Unmoved by him, she continued.
“You got me far enough along with your tech, but there became a time when I could do more for me than you could, which is why I’m here in the first place.”
“But if we pull the plug on you, you’re done,” he hissed, testing a theory. “All your cracker-jack philosophies and your brutality and your sadistic, psychopathic tendencies, all gone like this,” he said, snapping his fingers for impact.
Standing back, she grinned as if amused, and said, “Looks like you’ve got it all figured out, Carver. Good for you. Bravo.”
Frowning, glowering, he gave her shoulder a light shove and said, “You hiding in this body…it won’t last.”
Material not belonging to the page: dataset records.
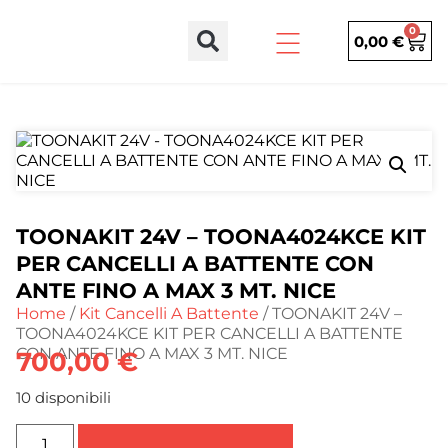
0
0,00
€
TOONAKIT 24V – TOONA4024KCE KIT
PER CANCELLI A BATTENTE CON
ANTE FINO A MAX 3 MT. NICE
Home
/
Kit Cancelli A Battente
/ TOONAKIT 24V –
TOONA4024KCE KIT PER CANCELLI A BATTENTE
CON ANTE FINO A MAX 3 MT. NICE
700,00
€
10 disponibili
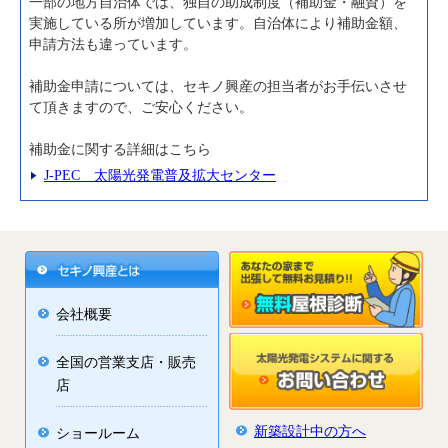
一部の地方自治体では、独自の助成制度（補助金・融資）を
実施している所が増加しています。自治体により補助金額、
申請方法も違っています。
補助金申請については、セキノ興産の担当者がお手伝いさせ
て頂きますので、ご安心ください。
補助金に関する詳細はこちら
J-PEC 太陽光発電普及拡大センター
会社概要
全国の営業支店・販売
店
新築設計中の方へ
ショールーム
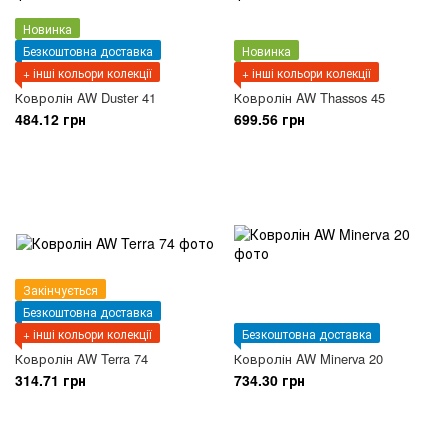
Новинка
Безкоштовна доставка
Новинка
+ інші кольори колекції
+ інші кольори колекції
Ковролін AW Duster 41
Ковролін AW Thassos 45
484.12 грн
699.56 грн
Закінчується
Безкоштовна доставка
+ інші кольори колекції
Безкоштовна доставка
Ковролін AW Terra 74
Ковролін AW Minerva 20
314.71 грн
734.30 грн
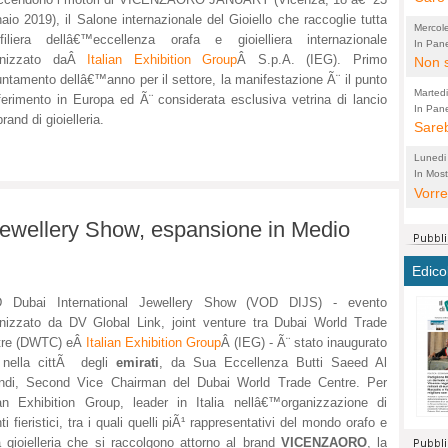
perco
"prog
aio 2019), il Salone internazionale del Gioiello che raccoglie tutta
Mercol
filiera dellâ€™eccellenza orafa e gioielliera internazionale
cittad
porch
In Pane
anizzato daÂ
Italian Exhibition Group
Â S.p.A. (IEG). Primo
Bretell
Non s
2003 
per i
ntamento dellâ€™anno per il settore, la manifestazione Ã¨ il punto
sicur
Madda
che "
Marted
iferimento in Europa ed Ã¨ considerata esclusiva vetrina di lancio
autom
propo
qui 
In Pane
(Lucian
rand di gioielleria.
Bretell
Sareb
quot
proge
PER 
Pidin
rotab
sono 
Lunedi
elett
panni
(non 
In Most
(Lucian
di vola
Vorre
Villa
la mo
dal G
inten
distr
sono 
Aspro
Jewellery Show, espansione in Medio
e sag
città,
asso
parte
conti
citta
a dir
chius
Edico
Chier
Pace 
costr
Sind
FORT
 Dubai International Jewellery Show (VOD DIJS) - evento
costr
invec
Micro
nizzato da DV Global Link, joint venture tra Dubai World Trade
TUTTA
signo
morac
temat
tre (DWTC) eÂ
Italian Exhibition Group
Â (IEG) - Ã¨ stato inaugurato
RUSS
vuol
ancor
Ora i
, nella cittÃ degli
emirati
, da Sua Eccellenza Butti Saeed Al
ECCEL
come 
cambi
la nu
ndi, Second Vice Chairman del Dubai World Trade Centre. Per
alta 
seria
stagn
L'ope
ian Exhibition Group, leader in Italia nellâ€™organizzazione di
Citta
conse
ma no
ti fieristici, tra i quali quelli piÃ¹ rappresentativi del mondo orafo e
propa
perch
Comu
a gioielleria che si raccolgono attorno al brand
VICENZAORO
, la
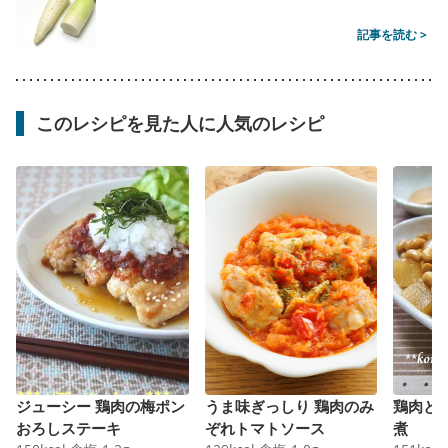
記事を読む >
このレシピを見た人に人気のレシピ
ジューシー 鶏肉の梅ポン
うま味ぎっしり 鶏肉のみ
鶏肉と
おろしステーキ
ぞれトマトソース
煮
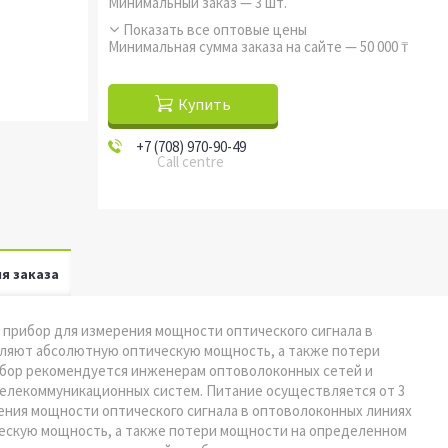
Минимальный заказ — 3 шт.
Показать все оптовые цены
Минимальная сумма заказа на сайте — 50 000 ₸
Купить
+7 (708) 970-90-49
Call centre
я заказа
 прибор для измерения мощности оптического сигнала в
еляют абсолютную оптическую мощность, а также потери
ибор рекомендуется инженерам оптоволоконных сетей и
елекоммуникационных систем. Питание осуществляется от 3
ения мощности оптического сигнала в оптоволоконных линиях
ескую мощность, а также потери мощности на определенном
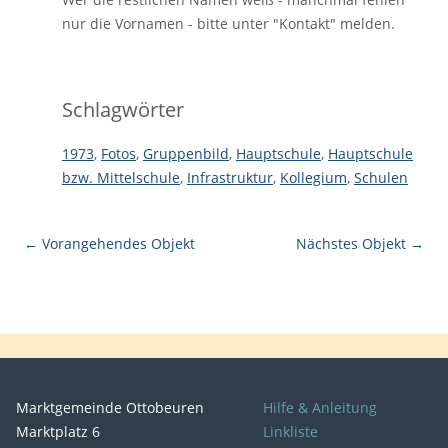
nur die Vornamen - bitte unter "Kontakt" melden.
Schlagwörter
1973
,
Fotos
,
Gruppenbild
,
Hauptschule
,
Hauptschule
bzw. Mittelschule
,
Infrastruktur
,
Kollegium
,
Schulen
← Vorangehendes Objekt
Nächstes Objekt →
Marktgemeinde Ottobeuren
Hilfe & Anleitung
Marktplatz 6
Linkliste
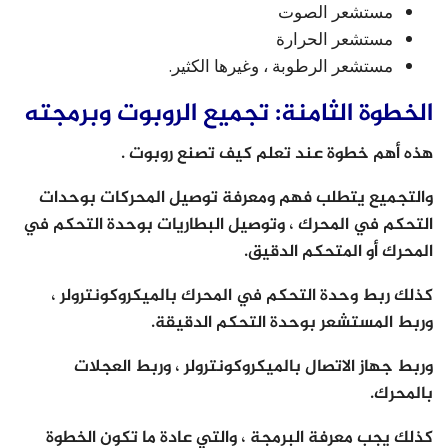
مستشعر الصوت
مستشعر الحرارة
مستشعر الرطوبة ، وغيرها الكثير.
الخطوة الثامنة: تجميع الروبوت وبرمجته
هذه أهم خطوة عند تعلم كيف تصنع روبوت .
والتجميع يتطلب فهم ومعرفة توصيل المحركات بوحدات
التحكم في المحرك ، وتوصيل البطاريات بوحدة التحكم في
المحرك أو المتحكم الدقيق.
كذلك ربط وحدة التحكم في المحرك بالميكروكونترولر ،
وربط المستشعر بوحدة التحكم الدقيقة.
وربط جهاز الاتصال بالميكروكونترولر ، وربط العجلات
بالمحرك.
كذلك يجب معرفة البرمجة ، والتي عادة ما تكون الخطوة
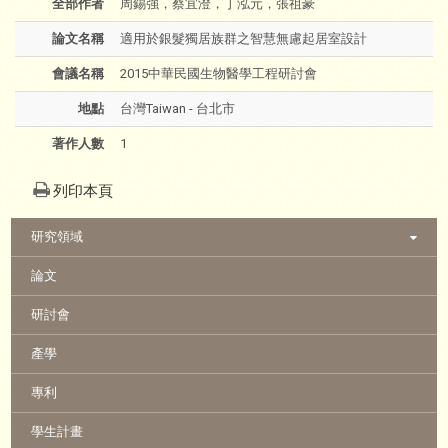
全部作者
周錫強，蔡宜澄，丁泓元，張祖豪
論文名稱
適用於銀髮獨居族群之智慧無慮起居室設計
會議名稱
2015中華民國生物醫學工程研討會
地點
台灣Taiwan - 台北市
著作人數
1
列印本頁
:::
研究領域
論文
研討會
產學
專利
學生計畫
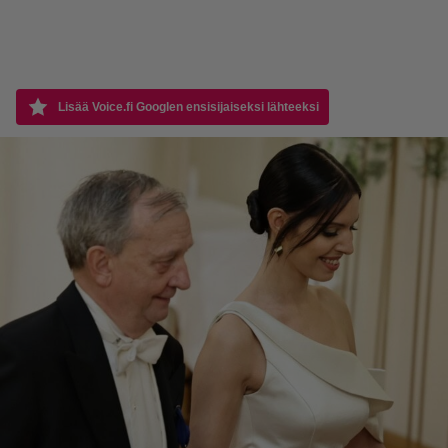
Lisää Voice.fi Googlen ensisijaiseksi lähteeksi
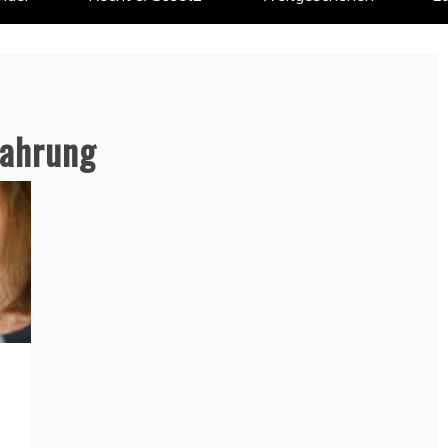
nahrung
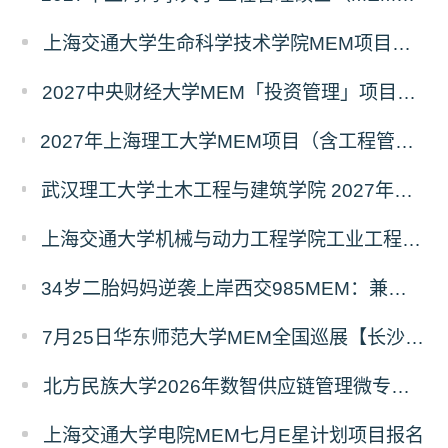
上海交通大学生命科学技术学院MEM项目全新介绍
2027中央财经大学MEM「投资管理」项目招生专题正式上线
2027年上海理工大学MEM项目（含工程管理、工业工程与管理、物流工程与管理）奖助学金政策发布
武汉理工大学土木工程与建筑学院 2027年工程管理硕士（MEM）招生简章
上海交通大学机械与动力工程学院工业工程学科硕士生招生专业及统考科目调整公告
34岁二胎妈妈逆袭上岸西交985MEM：兼顾工作带娃，零基础5个月逆风翻盘
7月25日华东师范大学MEM全国巡展【长沙站】开启，欢迎报考！
北方民族大学2026年数智供应链管理微专业招生简章
上海交通大学电院MEM七月E星计划项目报名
“I’m only hiding for now,” she said, unfazed by the nudge. “It’s risky for sure, but now I’m one of you.”
“No you’re not,” he growled, offended, unconcerned for his own well-being. Coming off the wall back at her, he said, “You’re a parasite. You stole one of us, and now you’re a pretender. Not real. You’re a freaking body snatcher.”
“Oh, the hurtful words,” she said, feigning offense.
He backed off a second, gathered his composure, reminded himself of what she was, what she had done to others.
“Aren’t you worried I’ll tell someone?” he asked, taking another bite of the packaged muffin she gave him.
“Who would believe you?” she asked. Her expression turning on a dime, her voice less jovial or concerned, she said, “I mean, do you know how stupid that would sound? Not only does the pretty woman have the most powerful computer in the world inside her head, she’s the one who turned this entire nation inside out. She commandeered the drones that laid waste to millions. Ha! You’d have half these donkey dicks calling you a conspiracy theorist, a lunatic, completely off your rocker.”
“The truth is never popular at first blush,” he retorted, less sure of himself, “but lies have a short shelf life these days.”
“They did when you had the internet,” she agreed, “but now you have nothing.”
“So what are we supposed to do then?” he asked.
“Not have this conversation anymore for starters,” she said. “When we leave this place, and we will leave here as a group, mark my words, I want you walking with me, not behind me. There’s a reason I didn’t kill you, Carver. There’s a reason I spared your life.”
He waited for her to explain, but she offered him only silence. Taking the bait, he said, “Are you going to tell me why you haven’t ended me, or just leave me standing here breathless with suspense?”
She gave a low chortle, a sound he didn’t like.
“You have promise, Carver Gamble, I’ll give you that,” she said. “But first, let me see how things play out between us, then I’ll decide if I let you live, or if I kill you.”